Saturday, April 9, 2016

New York Horizon – will “sidescraper” be the new skyscraper?

Compiled by Team IAnD
Photography: Jianshi Wu, Yitan Sun; courtesy V2com

 
New York Horizon - aerial rendering
New York Horizon - aerial rendering

Try envisioning a sunken Central Park surrounded by a horizontal "sidescraper"? The winner of 2016 eVolo Skyscraper Competition re-imagines the future of New York City's skyline…

Titled "New York Horizon", a horizontal "sidescraper" envisioned by two young New York-based designers, Jianshi Wu and Yitan Sun, was selected the 1st Prize winner of 2016 eVolo Skyscraper Competition among 489 projects received from around the world. The annual award recognizes outstanding ideas that “redefine skyscraper design through the implementation of novel technologies, materials, programs, aesthetics, and spatial organizations”.

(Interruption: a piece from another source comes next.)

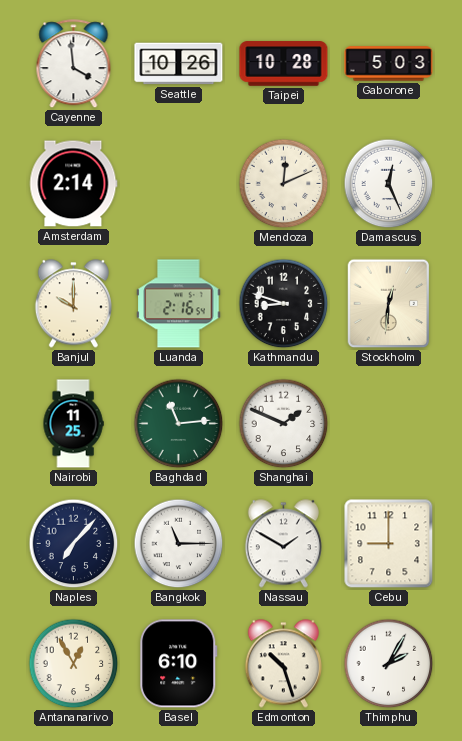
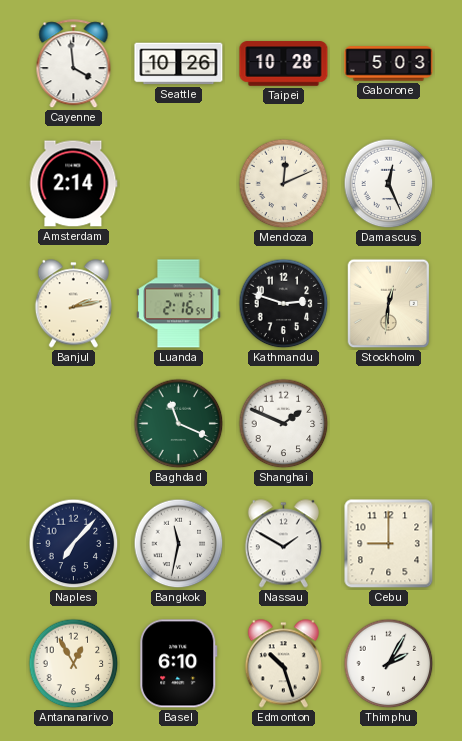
Banjul: 10:00 -> 2:13
Kathmandu: 8:48 -> 2:48
Nairobi: 11:25 -> none
Baghdad: 11:14 -> 11:19
Bangkok: 11:15 -> 11:32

Rather than constructing a traditional skyscraper by building upwards, "New York Horizon" envisages a new paradigm by digging downward to Central Park's bedrock, which will reveal the park’s rugged natural terrain (going back to its 150-year origins), while also creating a continuous wall of skyscrapers around its periphery to house habitable spaces (apartments, retails, museums, libraries, etc.) with unobstructed views of the new underground park.
 
concept
Concept diagram

Consequently, the 300m tall, 30m wide wall of skyscrapers/mega-structure would create approx. 18 sq kms of habitable indoor space, while introducing a more natural diversity and verticality to the old 3.6 sq km flat Central Park. The soil removed from the park is proposed to be used to add a more dynamic landscape (mini­mountains, hills etc.) to underdeveloped plots all over Manhattan to create a new urban condition, where the newly constructed landscape becomes a cohesive part of the city.
 
vertical entrance collage
Schematic plan & Entrance collage

Following Manhattan’s city grid, main circulation cores (elevators) are proposed to align with every single street from 59th to 110th street to transfer people down to the park, as well as to various other floors. Secondary circulation (ramps, stairs) would connect separate spaces in various scales between the cores.
 
habitable indoor spaces
Interior habitable spaces

According to Sun and Wu, the goal of their bold concept is to reverse the traditional relationship between landscape and architecture. Instead of building distant, flat landscapes to surround and complement individual architectural buildings, the natural landscape is now the centerpiece.  

glass wall envelope
Perspective rendering

Though it is unlikely that any of the entries to the eVolo competition was submitted with the goal that they might one day be built, it does not diminish the enthusiasm of participants. "we believe it is the innovative thinking behind these designs that is important," Says Wu and Sun, "the most abstract concepts can contain the seed of a visionary idea that might otherwise never be discovered."